Stored data entries
──────────────────────────────

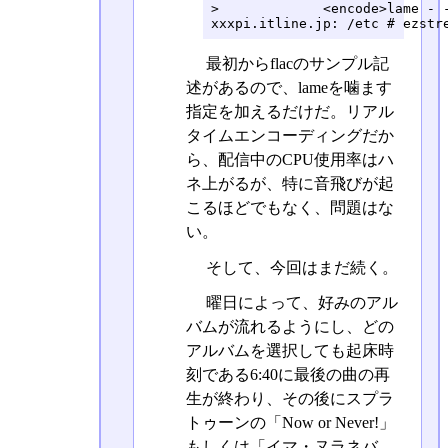
>             <encode>lame - -
xxxpi.itline.jp: /etc # ezstr
最初からflacのサンプル記
述があるので、lameを噛ます
指定を加えるだけだ。リアル
タイムエンコーディングだか
ら、配信中のCPU使用率はハ
ネ上がるが、特に音飛びが起
こるほどでもなく、問題はな
い。
そして、今回はまだ続く。
曜日によって、好みのアル
バムが流れるようにし、どの
アルバムを選択しても起床時
刻である6:40に最後の曲の再
生が終わり、その後にスプラ
トゥーンの「Now or Never!」
もしくは「イマ・ヌラネバ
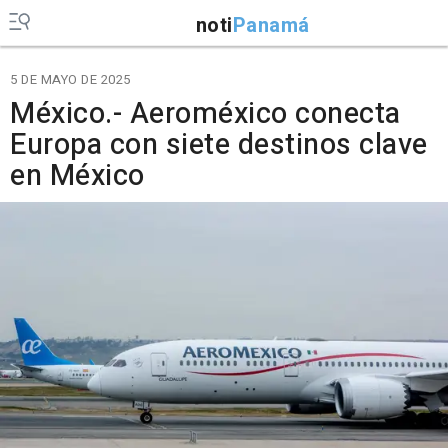
noti
Panamá
5 DE MAYO DE 2025
México.- Aeroméxico conecta
Europa con siete destinos clave
en México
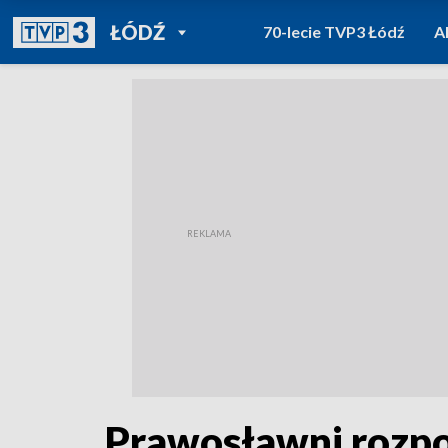
POWRÓT DO
ŁÓDŹ
70-lecie TVP3 Łódź
A
TVP REGIONY
Prawosławni rozpo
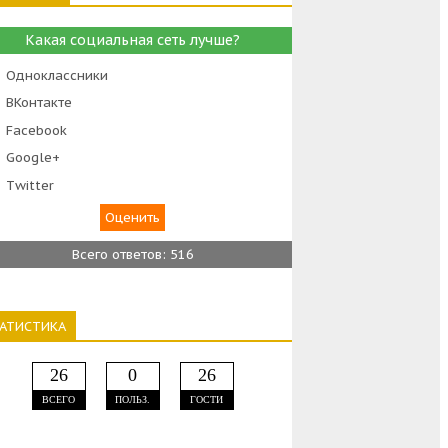
Какая социальная сеть лучше?
Одноклассники
ВКонтакте
Facebook
Google+
Тwitter
Всего ответов: 516
ТАТИСТИКА
26
0
26
ВСЕГО
ПОЛЬЗ.
ГОСТИ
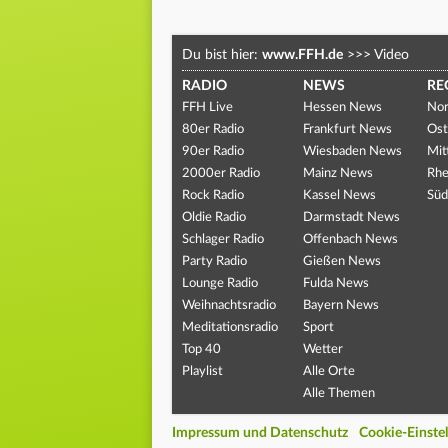
Du bist hier:
www.FFH.de
>>>
Video
RADIO
NEWS
RE
FFH Live
Hessen News
Nor
80er Radio
Frankfurt News
Ost
90er Radio
Wiesbaden News
Mit
2000er Radio
Mainz News
Rhe
Rock Radio
Kassel News
Süd
Oldie Radio
Darmstadt News
Schlager Radio
Offenbach News
Party Radio
Gießen News
Lounge Radio
Fulda News
Weihnachtsradio
Bayern News
Meditationsradio
Sport
Top 40
Wetter
Playlist
Alle Orte
Alle Themen
Impressum und Datenschutz
Cookie-Einste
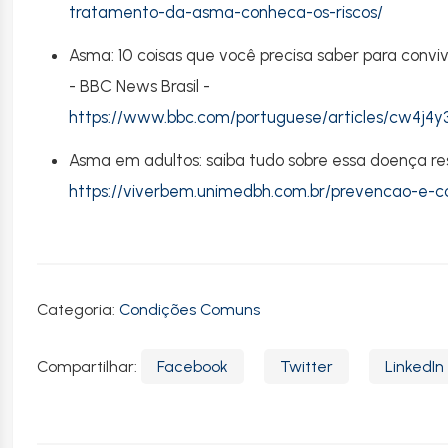
tratamento-da-asma-conheca-os-riscos/
Asma: 10 coisas que você precisa saber para conv
- BBC News Brasil -
https://www.bbc.com/portuguese/articles/cw4j4y
Asma em adultos: saiba tudo sobre essa doença res
https://viverbem.unimedbh.com.br/prevencao-e-c
Categoria:
Condições Comuns
Compartilhar:
Facebook
Twitter
LinkedIn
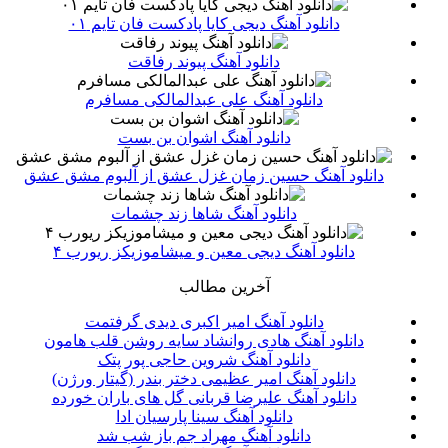
دانلود آهنگ دیجی کایا پادکست فان تایم ۰۱
دانلود آهنگ پیوند رفاقت
دانلود آهنگ علی عبدالمالکی مسافرم
دانلود آهنگ اشوان بن بست
دانلود آهنگ حسین زمان غزل عشق از آلبوم مشق عشق
دانلود آهنگ شاها زند چشمات
دانلود آهنگ دیجی معین و میشاموزیکز ریورب ۴
آخرین مطالب
دانلود آهنگ امیر اکبری دیدی گرفتمت
دانلود آهنگ هادی روانشاد سایه روشن قلب هامون
دانلود آهنگ شروین حاجی پور پتک
دانلود آهنگ امیر عظیمی دختر بندر (گیتار ورژن)
دانلود آهنگ علیرضا قربانی گل های باران خورده
دانلود آهنگ سینا پارسیان ادا
دانلود آهنگ مهراد جم باز شب شد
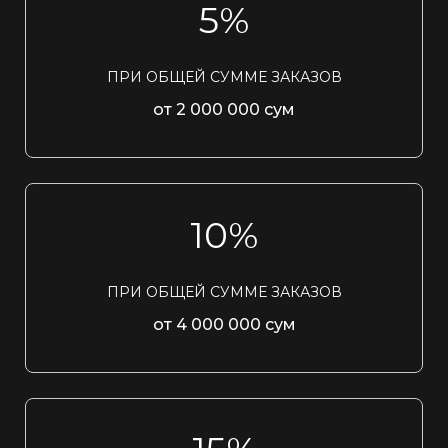
5%
ПРИ ОБЩЕЙ СУММЕ ЗАКАЗОВ
от 2 000 000 сум
10%
ПРИ ОБЩЕЙ СУММЕ ЗАКАЗОВ
от 4 000 000 сум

──────────────────────────────

* Work item:
Only the lines from the one containing "刻である6:40に最後の曲の再" through the last line of the records above should be repeated, exactly and without pictures.

* Written answer:
刻である6:40に最後の曲の再
生が終わり、その後にスプラ
トゥーンの「Now or Never!」
もしくは「イマ・ヌラネバ
noti
Panamá
5 DE MAYO DE 2025
México.- Aeroméxico conecta
Europa con siete destinos clave
en México
POWRÓT DO
ŁÓDŹ
70-lecie TVP3 Łódź
A
TVP REGIONY
Prawosławni rozpo
Какая социальная сеть лучше?
Одноклассники
ВКонтакте
Facebook
Google+
Тwitter
Всего ответов: 516
ТАТИСТИКА
26
0
26
ВСЕГО
ПОЛЬЗ.
ГОСТИ
Du bist hier:
www.FFH.de
>>>
Video
RADIO
NEWS
RE
FFH Live
Hessen News
Nor
80er Radio
Frankfurt News
Ost
90er Radio
Wiesbaden News
Mit
2000er Radio
Mainz News
Rhe
Rock Radio
Kassel News
Süd
Oldie Radio
Darmstadt News
Schlager Radio
Offenbach News
Party Radio
Gießen News
Lounge Radio
Fulda News
Weihnachtsradio
Bayern News
Meditationsradio
Sport
Top 40
Wetter
Playlist
Alle Orte
Alle Themen
Impressum und Datenschutz
Cookie-Einste
tratamento-da-asma-conheca-os-riscos/
Asma: 10 coisas que você precisa saber para conv
- BBC News Brasil -
https://www.bbc.com/portuguese/articles/cw4j4y
Asma em adultos: saiba tudo sobre essa doença res
https://viverbem.unimedbh.com.br/prevencao-e-c
Categoria:
Condições Comuns
Compartilhar:
Facebook
Twitter
LinkedIn
دانلود آهنگ دیجی کایا پادکست فان تایم ۰۱
دانلود آهنگ پیوند رفاقت
دانلود آهنگ علی عبدالمالکی مسافرم
دانلود آهنگ اشوان بن بست
دانلود آهنگ حسین زمان غزل عشق از آلبوم مشق عشق
دانلود آهنگ شاها زند چشمات
دانلود آهنگ دیجی معین و میشاموزیکز ریورب ۴
آخرین مطالب
دانلود آهنگ امیر اکبری دیدی گرفتمت
دانلود آهنگ هادی روانشاد سایه روشن قلب هامون
دانلود آهنگ شروین حاجی پور پتک
دانلود آهنگ امیر عظیمی دختر بندر (گیتار ورژن)
دانلود آهنگ علیرضا قربانی گل های باران خورده
دانلود آهنگ سینا پارسیان ادا
دانلود آهنگ مهراد جم باز شب شد
5%
ПРИ ОБЩЕЙ СУММЕ ЗАКАЗОВ
от 2 000 000 сум
10%
ПРИ ОБЩЕЙ СУММЕ ЗАКАЗОВ
от 4 000 000 сум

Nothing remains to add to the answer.